The Fight for Wisconsin’s Soul [iron ore mining] – by Dan Kaufman (New York Times – March 29, 2014)

http://www.nytimes.com/

WISCONSIN has been an environmental leader since 1910, when the state’s voters approved a constitutional amendment promoting forest and water conservation. Decades later, pioneering local environmentalists like Aldo Leopold and Senator Gaylord Nelson, who founded Earth Day in 1970, helped forge the nation’s ecological conscience.

But now, after the recent passage of a bill that would allow for the construction of what could be the world’s largest open-pit iron ore mine, Wisconsin’s admirable history of environmental stewardship is under attack.
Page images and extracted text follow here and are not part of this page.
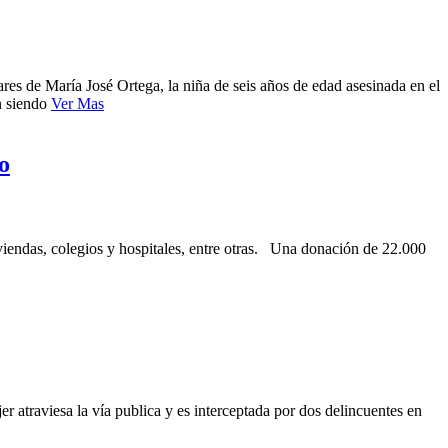
es de María José Ortega, la niña de seis años de edad asesinada en el
n siendo
Ver Mas
o
iviendas, colegios y hospitales, entre otras. Una donación de 22.000
 atraviesa la vía publica y es interceptada por dos delincuentes en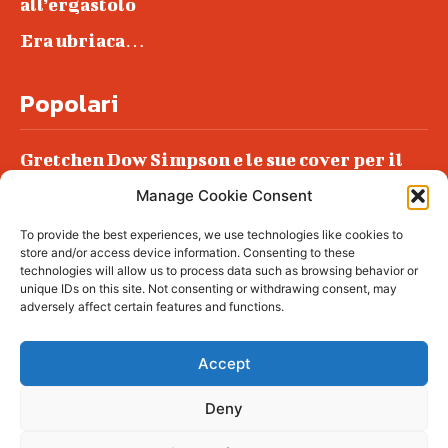
all’ergastolo
Era ubriaca…
Popolari
Gretchen Dow Simpson e le sue cover per il
New Yorker
Manage Cookie Consent
Ancora dossieraggi e schedature
To provide the best experiences, we use technologies like cookies to
Podlech, il Cile lo ha condannato
store and/or access device information. Consenting to these
all’ergastolo
technologies will allow us to process data such as browsing behavior or
unique IDs on this site. Not consenting or withdrawing consent, may
Era ubriaca…
adversely affect certain features and functions.
Accept
Deny
© tagDiv - All rights reserved. Made with
Newspaper Theme. Center Magazine is our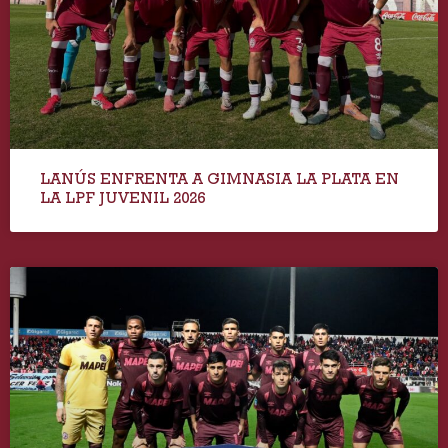
LANÚS ENFRENTA A GIMNASIA LA PLATA EN
LA LPF JUVENIL 2026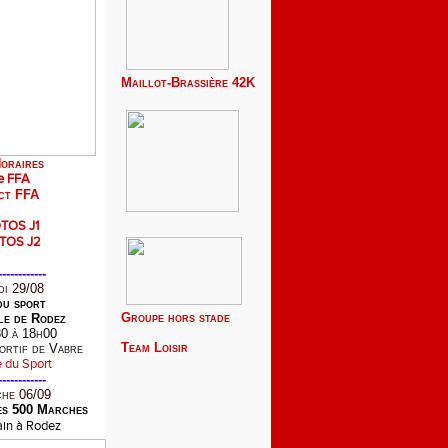
Maillot-Brassière 42K
oraires
e FFA
ct FFA
TOS J1
TOS J2
------------
i 29/08
du sport
Groupe hors stade
le de Rodez
0 à 18h00
Team
Loisir
ortif de Vabre
------------
he 06/09
es 500 Marches
bain à Rodez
The mine, to be built by Gogebic Taconite (GTac), owned by the coal magnate Chris Cline, would be in the Penokee Hills, in the state’s far north — part of a vast, water-rich ecosystem that President John F. Kennedy described in 1963, in a speech he delivered in the area, as “a central and significant portion of the freshwater assets of this country.”

The $1.5 billion mine would initially be close to four miles long, up to a half-mile wide and nearly 1,000 feet deep, but it could be extended as long as 21 miles. In its footprint lie the headwaters of the Bad River, which flows into Lake Superior, the largest freshwater lake in the world and by far the cleanest of the Great Lakes. Six miles downstream from the site is the reservation of the Bad River Band of Lake Superior Chippewa, whose livelihood is threatened by the mine.

To facilitate the construction of the mine and the company’s promise of 700 long-term jobs, Gov. Scott Walker signed legislation last year granting GTac astonishing latitude. The new law allows the company to fill in pristine streams and ponds with mine waste. It eliminates a public hearing that had been mandated before the issuing of a permit, which required the company to testify, under oath, that the project had complied with all environmental standards. It allows GTac to pay taxes solely on profit, not on the amount of ore removed, raising the possibility that the communities affected by the mine’s impact on the area’s roads and schools would receive only token compensation.

The legislation has generated fierce opposition since it was first introduced in 2011. The following year, the bill was actually defeated in the State Senate, 17 to 16, owing to the defection of one Republican, Dale Schultz. After the vote, the Republican majority leader, Scott Fitzgerald, told me that “the corporation and their attorneys drafted a bill that may have been acceptable in other states,” with the implication being that the company had perhaps gone too far for Wisconsin.

Since then, however, Democrats have lost three Senate seats and an even more industry-friendly version of the bill was revived and passed. According to the Wisconsin Democracy Campaign, a campaign-finance watchdog, GTac executives and other mine supporters have donated a total of $15 million to Governor Walker and Republican legislators, outspending the mine’s opponents by more than 600 to 1.